When Curtis Lovelace’s wife expired was a center of debate on Thursday as a pathologist hired by the prosecution painted a picture of murder.

Dr. Werner Spitz is a high-caliber hired gun, having helped investigate the assassinations of John F. Kennedy and Martin Luther King, Jr. – in the Kennedy case, he told the House Select Committee on Assassinations that the initial autopsy was riddled with mistakes. Spitz also worked with the same committee in probing the King assassination. Spitz testified for the defense at the trial of Casey Anthony, who was acquitted in 2011 of killing her daughter Caylee. Spitz was less persuasive in the 2007 trial of Phil Spector, when he also testified for the defense. Spitz has also rendered opinions in the deaths of Mary Jo Kopechne and JonBenet Ramsey as well as Ron Goldman and Nicole Simpson.

At 90, Spitz is old-school personified, and he often reminded the jury in the Lovelace case that he’s been a forensic pathologist for 64 years. He testified that Cory Lovelace, the defendant’s wife who was found dead in bed on Valentine’s Day in 2006, had been suffocated. Jessica Bowman, the pathologist who conducted the autopsy, couldn’t pin down a cause of death, and so Curtis Lovelace, a former Adams County prosecutor and University of Illinois football star, remained free until 2014, when he was arrested and charged with murder. A trial last year ended in a hung jury. The proceedings have been moved to Sangamon County due to pre-trial publicity.

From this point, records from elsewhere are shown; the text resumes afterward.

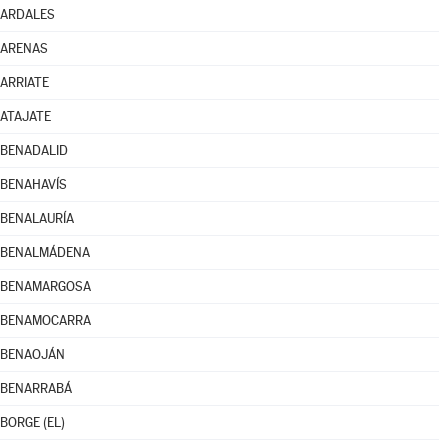
ARDALES
ARENAS
ARRIATE
ATAJATE
BENADALID
BENAHAVÍS
BENALAURÍA
BENALMÁDENA
BENAMARGOSA
BENAMOCARRA
BENAOJÁN
BENARRABÁ
BORGE (EL)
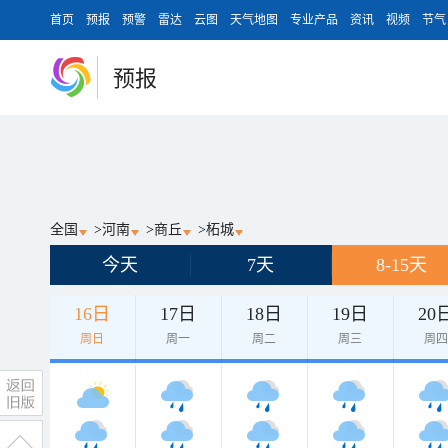
首页
预报
预警
雷达
云图
天气地图
专业产品
资讯
视频
节气
预报
全国
>
河南
>
商丘
>
柘城
今天
7天
8-15天
16日
17日
18日
19日
20
周日
周一
周二
周三
周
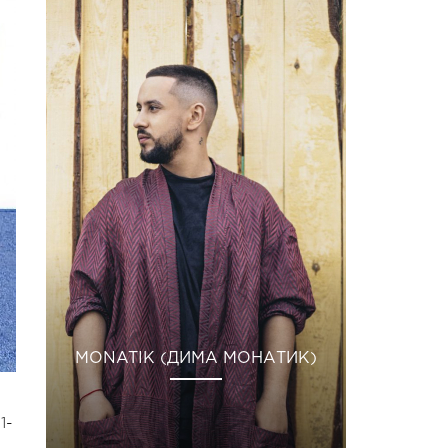
MONATIK (ДИМА МОНАТИК)
1-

The defense says that Cory Lovelace was an alcoholic and bulimic who did herself in by drinking to excess while not eating properly. Not so, said Spitz.

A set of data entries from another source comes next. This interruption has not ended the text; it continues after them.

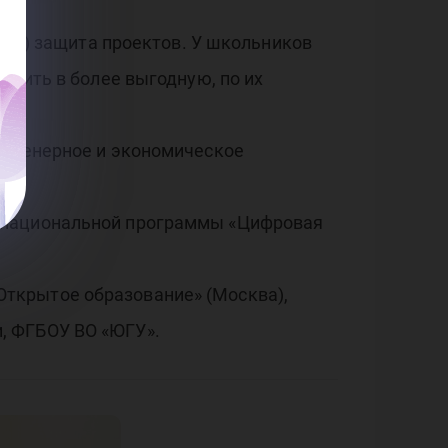
ма
е; 3) защита проектов. У школьников
овы
ожить в более выгодную, по их
инженерное и экономическое
» национальной программы «Цифровая
лог
ткрытое образование» (Москва),
, ФГБОУ ВО «ЮГУ».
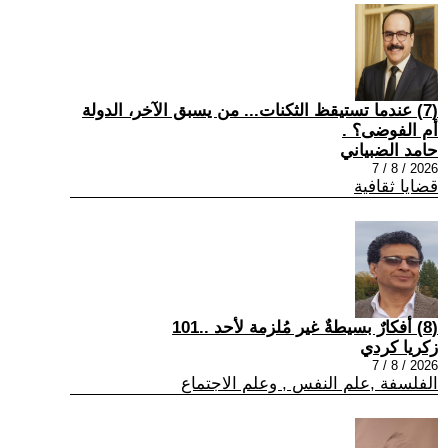
(7) عندما تستيقظ الثكنات... من يسبق الآخر، الدولة
أم الفوضى؟ .
حامد الضبياني
2026 / 8 / 7
قضايا ثقافية
(8) أفكارٌ بسيطةٌ غير مُلزمة لأحد ..101
زكريا كردي
2026 / 8 / 7
الفلسفة ,علم النفس , وعلم الاجتماع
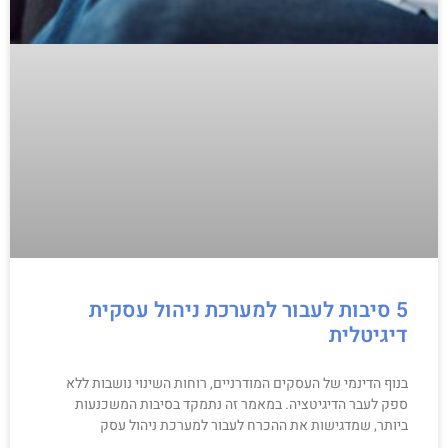
5 סיבות לעבור למערכת ניהול עסקית
דיגיטלית
בנוף הדינמי של העסקים המודרניים, רוחות השינוי נושבות ללא
ספק לעבר הדיגיטציה. במאמר זה נתמקד בסיבות המשכנעות
ביותר, שמדגישות את ההכרח לעבור למערכת ניהול עסק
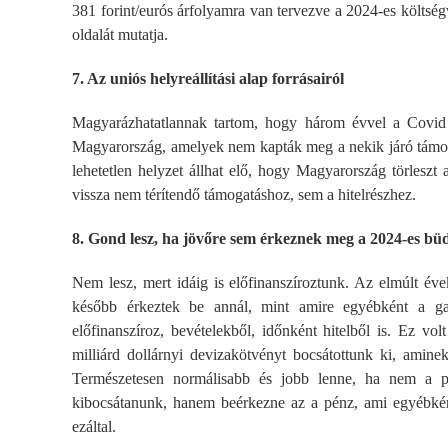
381 forint/eurós árfolyamra van tervezve a 2024-es költség
oldalát mutatja.
7. Az uniós helyreállítási alap forrásairól
Magyarázhatatlannak tartom, hogy három évvel a Covid
Magyarország, amelyek nem kapták meg a nekik járó támogat
lehetetlen helyzet állhat elő, hogy Magyarország törleszt
vissza nem térítendő támogatáshoz, sem a hitelrészhez.
8. Gond lesz, ha jövőre sem érkeznek meg a 2024-es büd
Nem lesz, mert idáig is előfinanszíroztunk. Az elmúlt éve
később érkeztek be annál, mint amire egyébként a ga
előfinanszíroz, bevételekből, időnként hitelből is. Ez v
milliárd dollárnyi devizakötvényt bocsátottunk ki, amine
Természetesen normálisabb és jobb lenne, ha nem a pi
kibocsátanunk, hanem beérkezne az a pénz, ami egyébként
ezáltal.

“This is not an accident, this is not a natural death, this is not a suicide – this is homicide, and that is what I would have signed it off (as),” Spitz said on the stand.

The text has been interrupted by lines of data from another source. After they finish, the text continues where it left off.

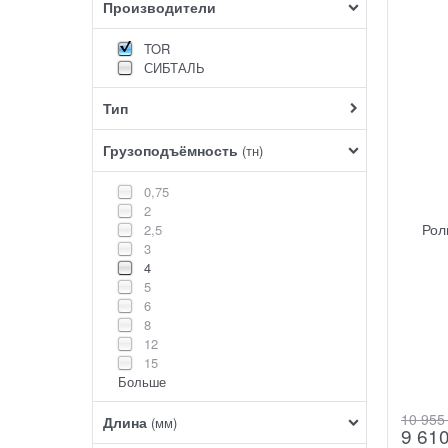
Производители
TOR
СИБТАЛЬ
Тип
Грузоподъёмность
(тн)
0,75
2
Рол
2,5
3
4
5
6
8
12
15
Больше
10 955
Длина
(мм)
9 61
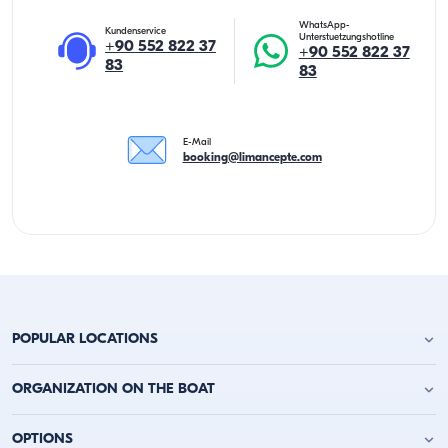
WhatsApp-
Kundenservice
Unterstuetzungshotline
+90 552 822 37
+90 552 822 37
83
83
E-Mail
booking@limancepte.com
POPULAR LOCATIONS
Yachtcharter Antalya
ORGANIZATION ON THE BOAT
Yachtcharter Alanya
Yachtcharter Kemer
Geburtstagsfeier auf der Jacht
OPTIONS
Yachtcharter Kaş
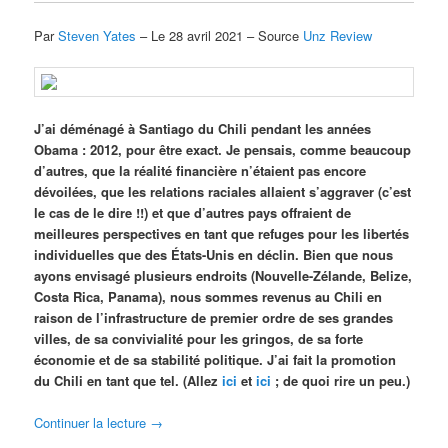
Par
Steven Yates
– Le 28 avril 2021 – Source
Unz Review
J’ai déménagé à Santiago du Chili pendant les années
Obama : 2012, pour être exact. Je pensais, comme beaucoup
d’autres, que la réalité financière n’étaient pas encore
dévoilées, que les relations raciales allaient s’aggraver (c’est
le cas de le dire !!) et que d’autres pays offraient de
meilleures perspectives en tant que refuges pour les libertés
individuelles que des États-Unis en déclin. Bien que nous
ayons envisagé plusieurs endroits (Nouvelle-Zélande, Belize,
Costa Rica, Panama), nous sommes revenus au Chili en
raison de l’infrastructure de premier ordre de ses grandes
villes, de sa convivialité pour les gringos, de sa forte
économie et de sa stabilité politique. J’ai fait la promotion
du Chili en tant que tel. (Allez
ici
et
ici
; de quoi rire un peu.)
Continuer la lecture
→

When, exactly, Cory Lovelace died could prove a crucial point.

Spitz testified that Cory Lovelace died on Feb. 13, contrary to a coroner’s report that states she died the next morning. Joe Loevy, the lead defense attorney, challenged Spitz’s conclusions by pointing out that the decedent’s children have said that they saw her alive before they left for school on Valentine’s Day.

“Do you take that into consideration?” Loevy asked Thursday during a cross-examination that lasted four hours.

“Yes, I took that into consideration,” Spitz answered. The stakes were obvious: If Spitz couldn’t pinpoint the time of death, what else could he get right?

Spitz, who based his conclusions largely on photographs of the body, testified that Cory Lovelace’s right eye was surrounded by a black spot, the type that can develop when an eye left open dries over time. A cut inside her mouth, the doctor said, came from an object, perhaps a pillow, being pressed against her face. He also found bruising in areas of her neck.

Loevy, a civil-law specialist who is taking a rare foray into criminal law, forced Spitz to admit that anything is possible when it comes to determining why someone died. But the doctor barely budged.

“I acknowledge that anything is possible, but I don’t testify to anything that’s possible,” Spitz said. “I testify to what is reasonable medical certainty.”